Problem: Reproduce the whole listing word for word. Leave every image out.

Source information:
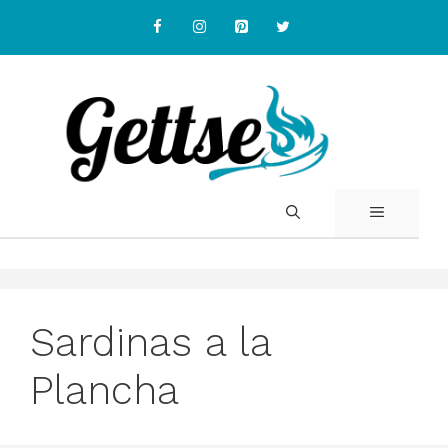
Skip
to
content
MENU
Sardinas a la
Plancha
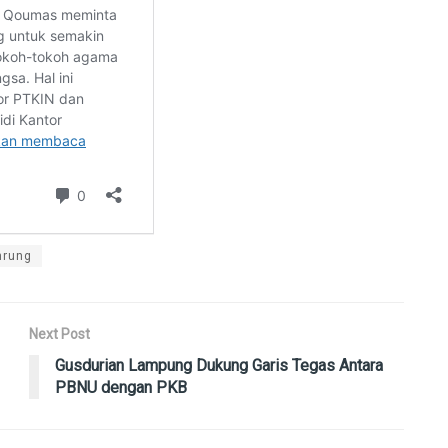
nrung
Next Post
Gusdurian Lampung Dukung Garis Tegas Antara
PBNU dengan PKB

Solution for this problem:
Skip
to
content
MENU
Sardinas a la
Plancha
nrung
Next Post
Gusdurian Lampung Dukung Garis Tegas Antara
PBNU dengan PKB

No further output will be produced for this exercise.